Page images and extracted text:
§ §
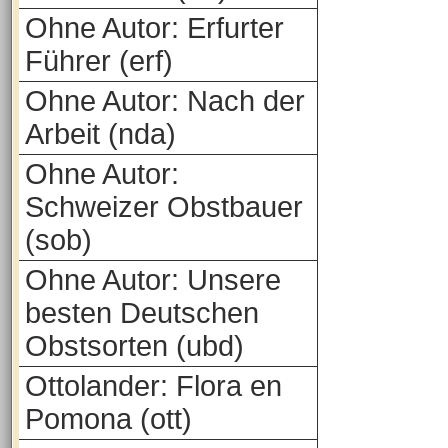
Ohne Autor: Erfurter
Führer (erf)
Ohne Autor: Nach der
Arbeit (nda)
Ohne Autor:
Schweizer Obstbauer
(sob)
Ohne Autor: Unsere
besten Deutschen
Obstsorten (ubd)
Ottolander: Flora en
Pomona (ott)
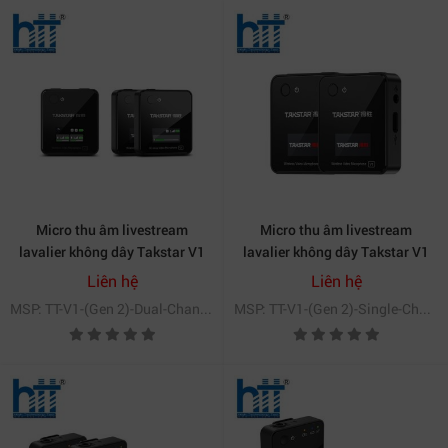
Micro thu âm livestream
Micro thu âm livestream
lavalier không dây Takstar V1
lavalier không dây Takstar V1
(Gen 2) kênh kép
(Gen 2) kênh đơn
Liên hệ
Liên hệ
MSP: TT-V1-(Gen 2)-Dual-Channel
MSP: TT-V1-(Gen 2)-Single-Channel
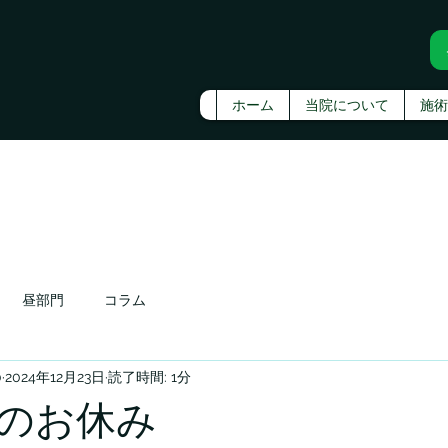
ホーム
当院について
施術
昼部門
コラム
0
2024年12月23日
読了時間: 1分
1月のお休み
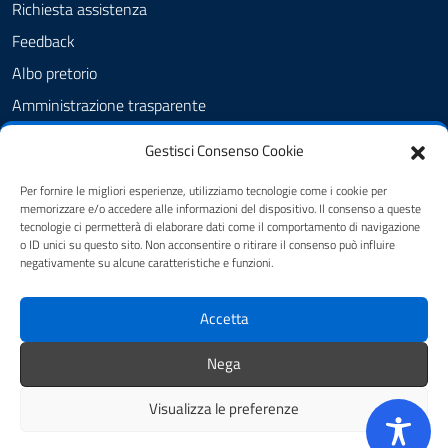
Richiesta assistenza
Feedback
Albo pretorio
Amministrazione trasparente
Informativa privacy
Gestisci Consenso Cookie
Cookie Policy (UE)
Per fornire le migliori esperienze, utilizziamo tecnologie come i cookie per
Dichiarazione di accessibilità
memorizzare e/o accedere alle informazioni del dispositivo. Il consenso a queste
tecnologie ci permetterà di elaborare dati come il comportamento di navigazione
Note legali
o ID unici su questo sito. Non acconsentire o ritirare il consenso può influire
negativamente su alcune caratteristiche e funzioni.
SEGUICI SU
Accetta
youtube
twitter
facebook
Nega
Visualizza le preferenze
Mappa del sito
Credits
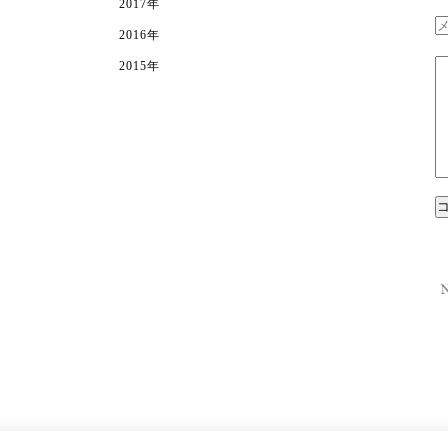
2017年
2016年
2015年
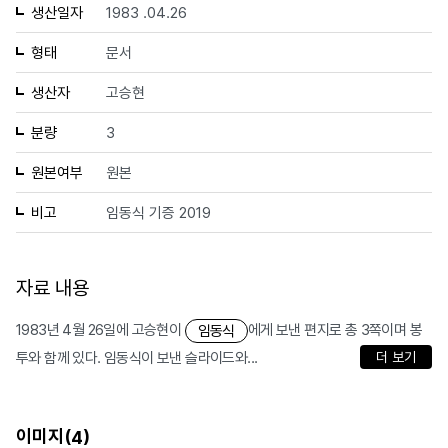
생산일자
1983 .04.26
형태
문서
생산자
고승현
분량
3
원본여부
원본
비고
임동식 기증 2019
자료 내용
1983년 4월 26일에 고승현이
에게 보낸 편지로 총 3쪽이며 봉
임동식
투와 함께 있다. 임동식이 보낸 슬라이드와...
더 보기
이미지(
)
4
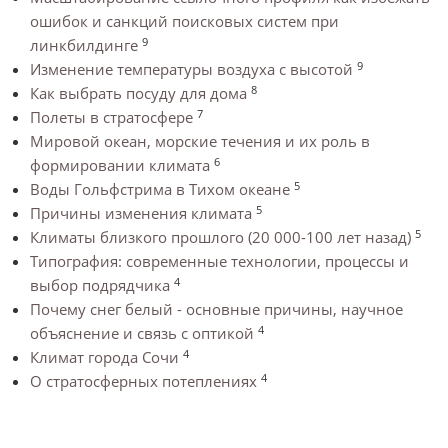
ошибок и санкций поисковых систем при
9
линкбилдинге
9
Изменение температуры воздуха с высотой
8
Как выбрать посуду для дома
7
Полеты в стратосфере
Мировой океан, морские течения и их роль в
6
формировании климата
5
Воды Гольфстрима в Тихом океане
5
Причины изменения климата
5
Климаты близкого прошлого (20 000-100 лет назад)
Типография: современные технологии, процессы и
4
выбор подрядчика
Почему снег белый - основные причины, научное
4
объяснение и связь с оптикой
4
Климат города Сочи
4
О стратосферных потеплениях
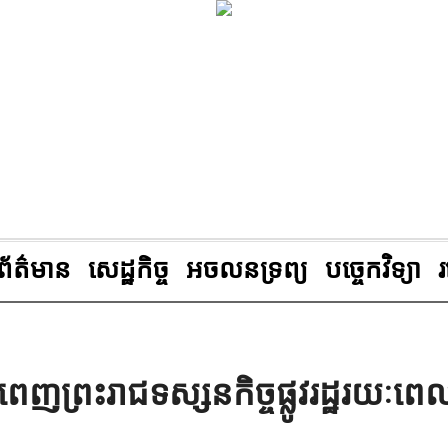
ព័ត៌មាន
សេដ្ឋកិច្ច
អចលនទ្រព្យ
បច្ចេកវិទ្យា
ពេញព្រះរាជទស្សនកិច្ចផ្លូវរដ្ឋរយៈពេ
§ §
Action item –
Return the lines of the records that include the string "come".

Reply –
Per fornire le migliori esperienze, utilizziamo tecnologie come i cookie per
tecnologie ci permetterà di elaborare dati come il comportamento di navigazione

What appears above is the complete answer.